30 Bayesian Classifier
Bayes classifier is the particular hypothesis h^{*} (x) that minimizes the risk
h^{*} = \argmin_{h} R (h)
and the risk that Bayes decision rule achieves is called Bayes Risk,
R^{*} = R (h^{*})
which is the minimum risk that any hypothesis can achieve if we know the true probabilities \mathbb{P}_{X, Y}.
MAP rule
Since the true risk R (h) does not depend on X and Lemma 29.1 shows that R(h) = \mathbb{E}_{X} \left[ \mathbb{E}_{Y \mid X} \left[ L (h (X), Y) \right] \right], the Bayes classifier can also be written as the hypothesis that minimizes the conditional expectation
h^{*} = \argmin_{h} \mathbb{E}_{Y \mid X} \left[ L (h (X), Y) \right],
which can be further simplied to maximum a-posteriori probability (MAP) rule if the loss function is 0-1 loss and there are m labels y \in [1, m]

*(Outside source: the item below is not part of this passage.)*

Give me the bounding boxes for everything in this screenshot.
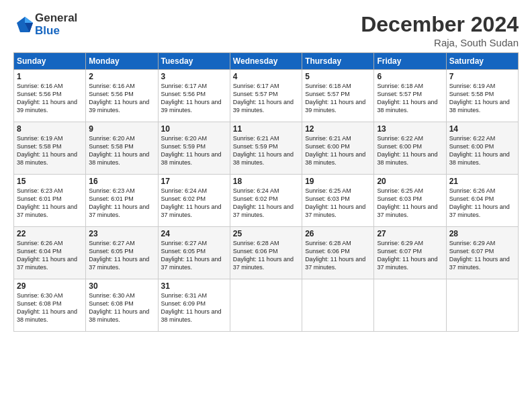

h^{*} (x) = \argmax_{y \in [1, m]} \mathbb{P}_{Y \mid X} (y \mid x)
According to Bayes Theorem,
\begin{aligned} \arg\max_{y} \mathbb{P}_{Y \mid \mathbf{X}}(y \mid \mathbf{x}) & = \arg\max_{y} \frac{\mathbb{P}_{\mathbf{X} \mid Y}(\mathbf{x} \mid y) \mathbb{P}_{Y}(y)}{\mathbb{P}_{\mathbf{X}}(\mathbf{x})} \\ & = \arg\max_{y} \mathbb{P}_{\mathbf{X} \mid Y}(\mathbf{x} \mid y) \mathbb{P}_{Y}(y) & [\mathbb{P}_{\mathbf{X}}(\mathbf{x}) \text{ doesn't depend on } y], \\ \end{aligned}
MAP rule can thus be computed using the class conditional probability (likelihood) and the class probability (prior), which is more practical since the class conditional probability and class probability can be more easily obtained from the data than the posterior probability.
Using the log trick, the BDR for 0-1 loss is often calculated using:
\begin{aligned} \arg\max_{y} \ln \mathbb{P}_{Y \mid \mathbf{X}}(y \mid \mathbf{x}) & = \arg\max_{y} \ln \mathbb{P}_{\mathbf{X} \mid Y}(\mathbf{x} \mid y) \mathbb{P}_{Y}(y) \\ & = \arg\max_{y} \ln \mathbb{P}_{\mathbf{X} \mid Y}(\mathbf{x} \mid y) + \ln \mathbb{P}_{Y}(y). \\ \end{aligned}
MAP rule for binary classification
Since there are only 2 labels in the binary classification problem, the MAP rule for binary classification is simplied to
\begin{aligned} h^{*} (x) & = \argmax_{y \in [0, 1]} \mathbb{P}_{Y \mid X} (y \mid x) \\ & = \mathbb{1} \left[ \mathbb{P}_{Y \mid X} (1 \mid x) > \mathbb{P}_{Y \mid X} (0 \mid x) \right] \\ & = \begin{cases} 1, \quad \mathbb{P}_{Y \mid X} (1 \mid x) > \frac{ 1 }{ 2 } \\ 0, \quad \mathbb{P}_{Y \mid X} (1 \mid x) < \frac{ 1 }{ 2 }. \end{cases} \end{aligned}
Regression function
The conditional distribution \mathbb{P}_{Y \mid X} can be modeled with a Bernoulli distribution \mathbb{P}_{Y \mid X} (y \mid x) = \mathrm{Ber} (\eta (x)), where \eta (x) is the regression function
\eta (x) = \mathbb{P}_{Y \mid X} (1 \mid x) = \mathbb{E}_{Y \mid X} (Y).
Lemma 30.1 For any hypothesis h, we can write its risk function with 0-1 loss for binary classification as
R (h) = \mathbb{E}_{X} \left[ \eta (X) (1 - h (X)) + (1 - \eta (X)) h (X) \right].
Theorem 30.1 The risk of the Bayes classifier for binary classification with 0-1 loss is the expectation of the minimum of \eta (X) and 1 - \eta (X)
R (h^{*}) = \mathbb{E}_{X} \left[ \min \left[ \eta (X), 1 - \eta (X) \right] \right]
and is less than \frac{ 1 }{ 2 }
\mathbb{E}_{X} \left[ \min \left[ \eta (X), 1 - \eta (X) \right] \right] \leq \frac{ 1 }{ 2 }.
Excess risk
For any hypothesis h, we are interested in the difference between its risk R (h) and Bayes risk R (h^{*}), which is called excess risk of h
\mathcal{E} (h) = R (h) - R (h^{*}).
Theorem 30.2 For any hypothesis h, the excess risk satisfies
\mathcal{E} (h) = \mathbb{E}_{X} \left[ \lvert 2 \eta (X) - 1 \rvert \times \mathbb{1} \left[ h (X) \neq h^{*} (X) \right] \right]